Today, we very often need to stitch together ad hoc tools to accomplish all the above. What does the future look like? A recent paper outlines a 10-year prediction for enterprise-grade ML. Along the lines of Software 2.0, the authors view ML models as software derived from data. Most of us in the ML space would agree with this view, and would also acknowledge that even though ML is software, in today's practice we don't yet (always) adopt known best practices in software development.

Future state for Enterprise-Grade ML

The authors look to the future from three perspectives: i) model development/training ii) model scoring and iii) model management/governance.

Reference architecture for canonical data science lifecycle (Flock) [src](https://arxiv.org/abs/1909.00084)

Image Source: https://www3.cloudera.com/e/593381/abs-1909-00084/2df947g/910617499?h=dh3gRBAECaczUPkBMmYcPGKLS9qy4XpAUSrcICxCjCo

On model development/training, they believe training and development work will move to the cloud, either private or public. This is consistent with our observations.

On governance, the authors believe that all data, including deployed models (to be thought of as derived data) and inferences made using them will need to be robustly governed. This is something we attempt to do in our current projects - capture code that trained the model, training data that went into it, model inference results - albeit in an ad hoc/brittle way, depending on existing architecture.

The most interesting viewpoint (to me) is their perspective on model scoring. Because machine learning models are software artifacts derived from data, the dual nature of software artifacts and derived data suggests that the boundary between the data world and the modeling world will be fuzzy. The authors believe that inference pipelines will be close to data, and inference on data stored in a database management system should be done as an extension of the query runtime. In other words, models should be represented as first-class data types in a database management system. To investigate this, they "integrated ONNX Runtime (a performance-focused inference engine for ONNX) within SQL server and developed an in-database cross-optimizer between SQL and ML to enable optimizations across hybrid relational and ML expressions." Early results indicate that in-database management system inference is very promising.

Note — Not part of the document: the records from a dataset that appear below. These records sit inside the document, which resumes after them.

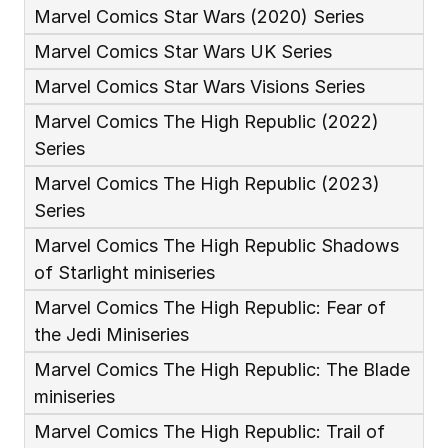
Marvel Comics Star Wars (2020) Series
Marvel Comics Star Wars UK Series
Marvel Comics Star Wars Visions Series
Marvel Comics The High Republic (2022) 
Series
Marvel Comics The High Republic (2023) 
Series
Marvel Comics The High Republic Shadows 
of Starlight miniseries
Marvel Comics The High Republic: Fear of 
the Jedi Miniseries
Marvel Comics The High Republic: The Blade 
miniseries
Marvel Comics The High Republic: Trail of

As ML adoption quickens within enterprises and ML drives many business decisions, the attention will shift to effects of these models. To reach a state where ML models are defensible (privacy, security, interpretability, speed) without much technical debt, the DB community and the ML community will both shape the future of these ML end-to-end pipelines.

Research Updates

Interpretability

Towards the beginning of April, we hosted a webinar on interpretability entitled Opening the ML Black Box: Deploying Interpretable Models to Business Users. You can catch the replay here!

We also re-released our previous research on Interpretability (with a few updates) to the public.

Causality for Machine Learning

Machine learning allows us to detect subtle correlations in large data sets, and use those correlations to make accurate predictions. However, these subtle correlations are often spurious - they exist only in a particular dataset - and the resultant model performs poorly, or gives unexpected results in the real world.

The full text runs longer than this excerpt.